Figure 1. Hookedspur violet (Viola adunca) is the host plant for the threatened Oregon silverspot butterfly and grows in coastal meadows.

Figure 2. Yellow sandverbena (Abronia latifolia) growing in dunes along the Oregon coast.

The partnership began with a kickoff meeting in January 2020, which brought together coastal partners from Astoria to Bandon to discuss the development of a partnership in terms of target habitats, geographic scope, and partnership structure. This productive meeting led to a draft operations plan which provides a general structure for partnership functions like coordination, decision-making, species selection, and seed collection, production, distribution, and ownership. After a review period, partners will adopt the operations plan and sign a Memorandum of Understanding to officially create the CNSP this summer.

In addition to the administrative tasks, the species selection committee has been active this spring (albeit virtually now, due to the pandemic). This group of partners with experience in seed-based restoration and native seed production will spend the next few months prioritizing species for production based on a set of guidelines including partner demand, genetics, and production feasibility. Native seed production can be a pricey and risky endeavor, but viewing species through several lenses can reduce risk and increase the chance of a successful harvest of native seed for partners’ use in restoration projects. The committee has created a list of nine species to be targeted for seed collection in 2020, and will continue their process of prioritizing species for the next 2-5 years of seed collection and production for the CNSP.

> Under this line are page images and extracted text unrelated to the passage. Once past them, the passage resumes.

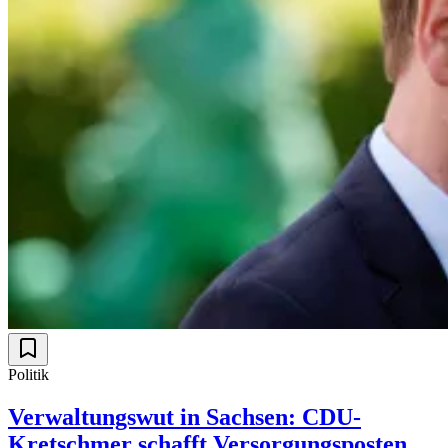
Politik
Verwaltungswut in Sachsen: CDU-
Kretschmer schafft Versorgungsposten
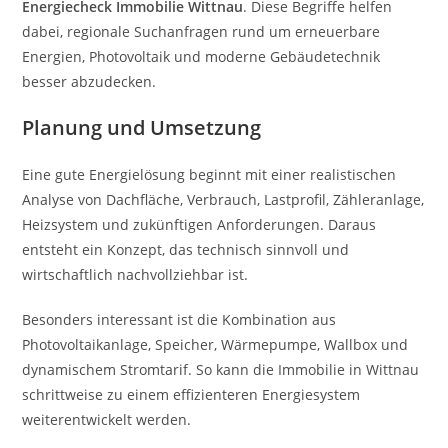
Energiecheck Immobilie Wittnau
. Diese Begriffe helfen
dabei, regionale Suchanfragen rund um erneuerbare
Energien, Photovoltaik und moderne Gebäudetechnik
besser abzudecken.
Planung und Umsetzung
Eine gute Energielösung beginnt mit einer realistischen
Analyse von Dachfläche, Verbrauch, Lastprofil, Zähleranlage,
Heizsystem und zukünftigen Anforderungen. Daraus
entsteht ein Konzept, das technisch sinnvoll und
wirtschaftlich nachvollziehbar ist.
Besonders interessant ist die Kombination aus
Photovoltaikanlage, Speicher, Wärmepumpe, Wallbox und
dynamischem Stromtarif. So kann die Immobilie in Wittnau
schrittweise zu einem effizienteren Energiesystem
weiterentwickelt werden.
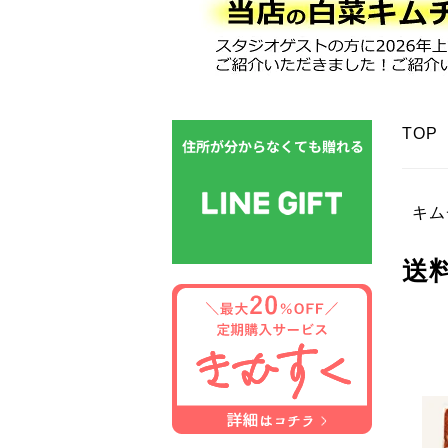
TOP
キム
送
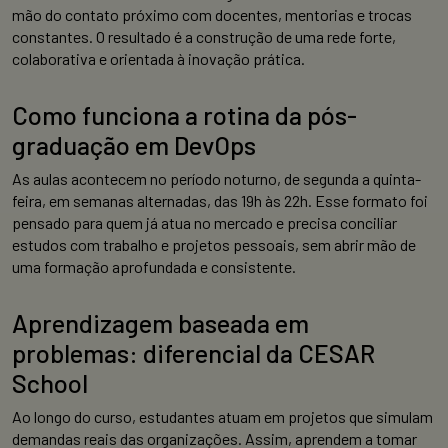
mão do contato próximo com docentes, mentorias e trocas
constantes. O resultado é a construção de uma rede forte,
colaborativa e orientada à inovação prática.
Como funciona a rotina da pós-
graduação em DevOps
As aulas acontecem no período noturno, de segunda a quinta-
feira, em semanas alternadas, das 19h às 22h. Esse formato foi
pensado para quem já atua no mercado e precisa conciliar
estudos com trabalho e projetos pessoais, sem abrir mão de
uma formação aprofundada e consistente.
Aprendizagem baseada em
problemas: diferencial da CESAR
School
Ao longo do curso, estudantes atuam em projetos que simulam
demandas reais das organizações. Assim, aprendem a tomar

There is still a lot of work to be done in getting the CNSP off the ground, but the group is making great progress in its first six months! This coastal project has been funded by the Oregon Watershed Enhancement Board and Oregon Parks and Recreation Department with additional technical support from the U.S. Forest Service, U.S. Fish and Wildlife Service, The Nature Conservancy, Tillamook Estuaries Partnership, and the Center for Natural Lands Management.

Figure 3. South Slough Estuary in Charleston, Oregon. Estuaries are important habitats for terrestrial and aquatic species but are under threat by land use and development.